Guillaume Basquin, Tweet n°1 – (Classé) X

Guillaume Basquin, Tweet n°1 – (Classé) X

Ce qui est frappant quand on parcourt le dernier livre de Guillaume Basquin, c’est la compacité – densité – de l’écriture, qui oblige l’écrivain à intensifier son propos en même temps qu’il lui faut rendre accessible les idées et les images du texte. C’est une gageure de tenir en haleine le lecteur le long de 10 twetts cohérents et structurés. Je dis Twetts et non Tweets car je pense davantage au chant de l’oiseau (ses trilles) qu’à la nouvelle orthographe qui confine le réseau social de Musk aux quasi dernières lettres de l’alphabet. Je préfère le chant à l’Inconnu.

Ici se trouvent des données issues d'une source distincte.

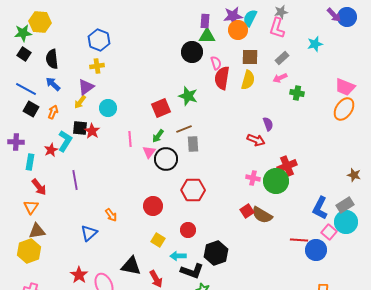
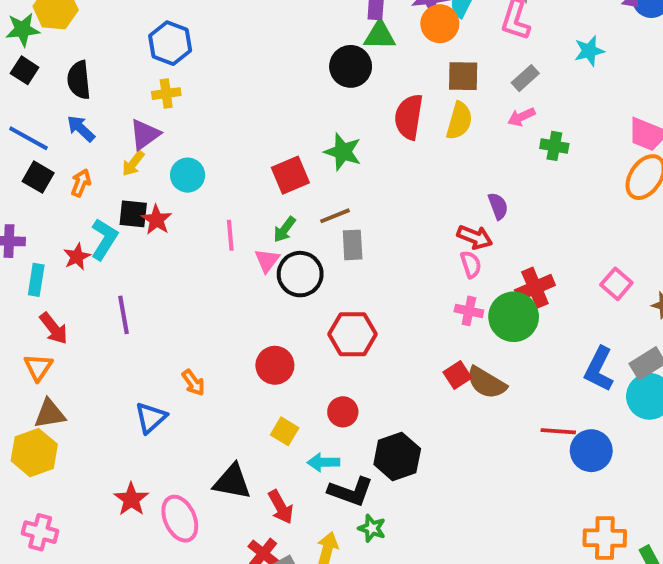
pink semicircle: (216, 63) -> (471, 264), moved
pink square: (329, 232) -> (616, 284), moved

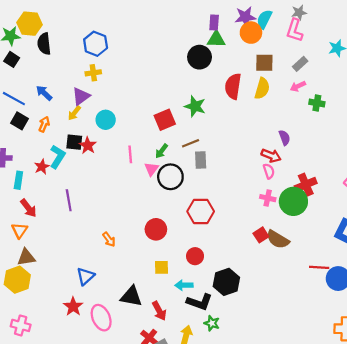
black semicircle: (79, 80) -> (44, 44), moved
blue triangle: (151, 418) -> (85, 276), moved
yellow square: (285, 431) -> (161, 267), turned -32

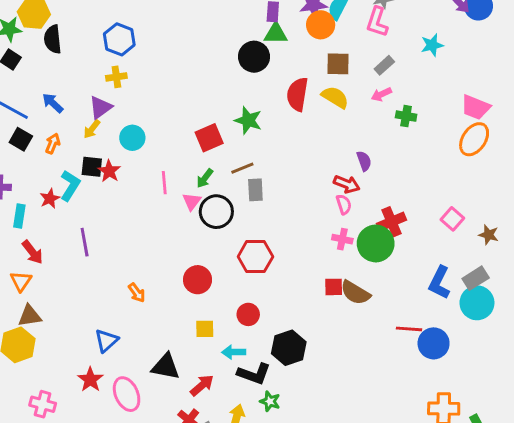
yellow semicircle: (262, 88) -> (335, 97), turned -75
red square: (261, 235) -> (334, 287), turned 32
red arrow: (159, 311) -> (202, 385), turned -102
pink cross: (21, 325) -> (43, 404), moved

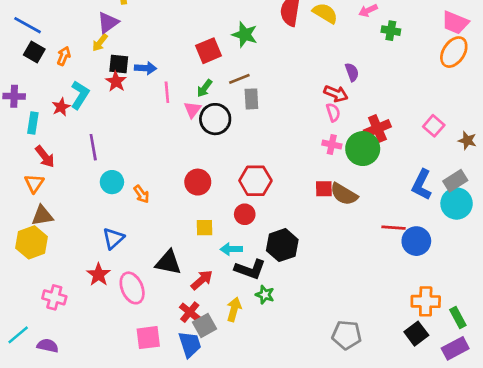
blue arrow: (53, 103) -> (145, 68), moved, turned 140
cyan circle: (132, 138) -> (112, 182), moved
black square: (92, 167) -> (119, 64), moved
red hexagon: (255, 257) -> (255, 181), moved

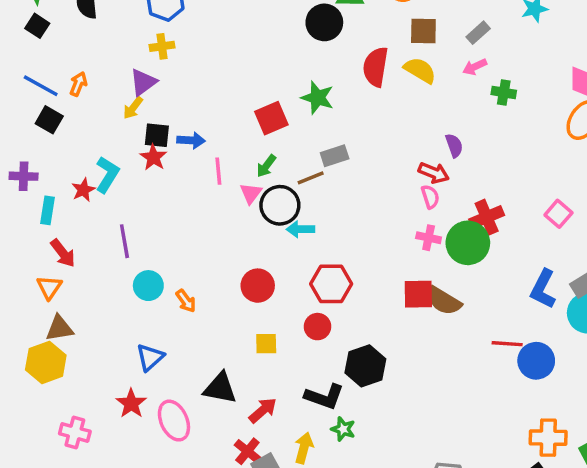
orange arrow: (64, 56) -> (78, 84), moved
brown line: (239, 79) -> (311, 178), moved
gray rectangle: (251, 99) -> (335, 156), moved, turned 75
red square: (324, 189) -> (418, 294), size x1.4
cyan arrow: (231, 249) -> (300, 229), moved

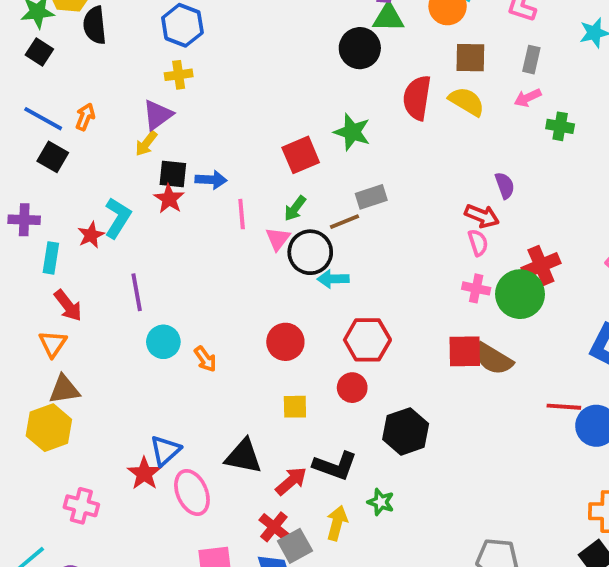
gray rectangle: (478, 33) -> (531, 60), turned -35
blue triangle: (150, 357) -> (165, 451), moved
black L-shape: (324, 397) -> (335, 466), moved

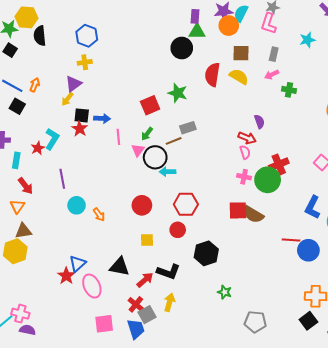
green star: (381, 502) -> (225, 292), moved
pink cross: (81, 506) -> (20, 314), moved

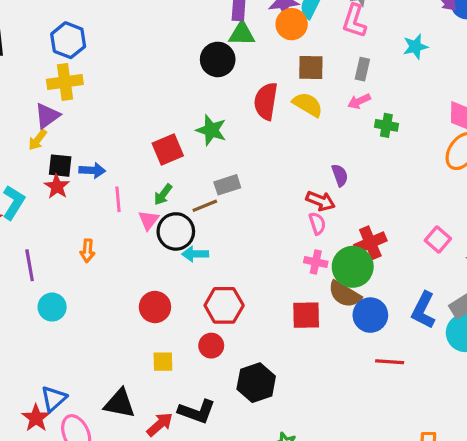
yellow cross: (85, 62) -> (65, 82), size x1.5
orange arrow: (99, 215) -> (87, 251), moved, turned 40
brown semicircle: (253, 215) -> (345, 294), moved
blue circle: (308, 250) -> (370, 315), moved

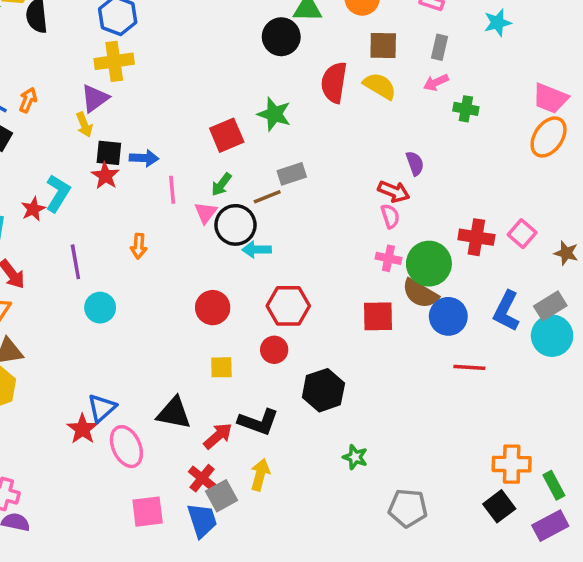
yellow arrow: (38, 140) -> (84, 125), turned -60
red cross: (370, 243) -> (476, 237), moved, turned 32

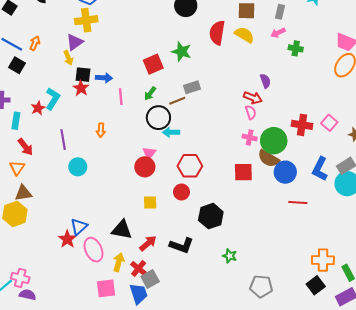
pink triangle: (206, 213) -> (149, 153), moved
black L-shape: (258, 422) -> (182, 245), moved
yellow arrow: (260, 475) -> (119, 262), moved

Ce livre illustre bien cette citation tirée d’Héraclite : « Nous nous baignons et nous ne nous baignons pas dans le même fleuve ». Ici, le fleuve c’est le data, l’information, la circulation de présences spectrales, anecdotiques, fluantes, floues, liées à des intérêts économiques, à l’écriture d’un monde nouveau qui n’est qu’un monde ancien. Là, la compacité de ce livre reflète nettement cette brutalité qui devient une poétique de cette ivresse du sens et ses cavalcades de signes.

mon écriture est une écriture par condensation : accumulation d’énergie teXtuelle sur une surface carrée sa lecture devient le geste de son écriture dépassement de l’art littéraire – contre l’infime dedans l’infini dehors le cinématographe c’est la résurrection des corps dans l’espace revenus de leur trajectoire démembrée Lazare lève-toi ! 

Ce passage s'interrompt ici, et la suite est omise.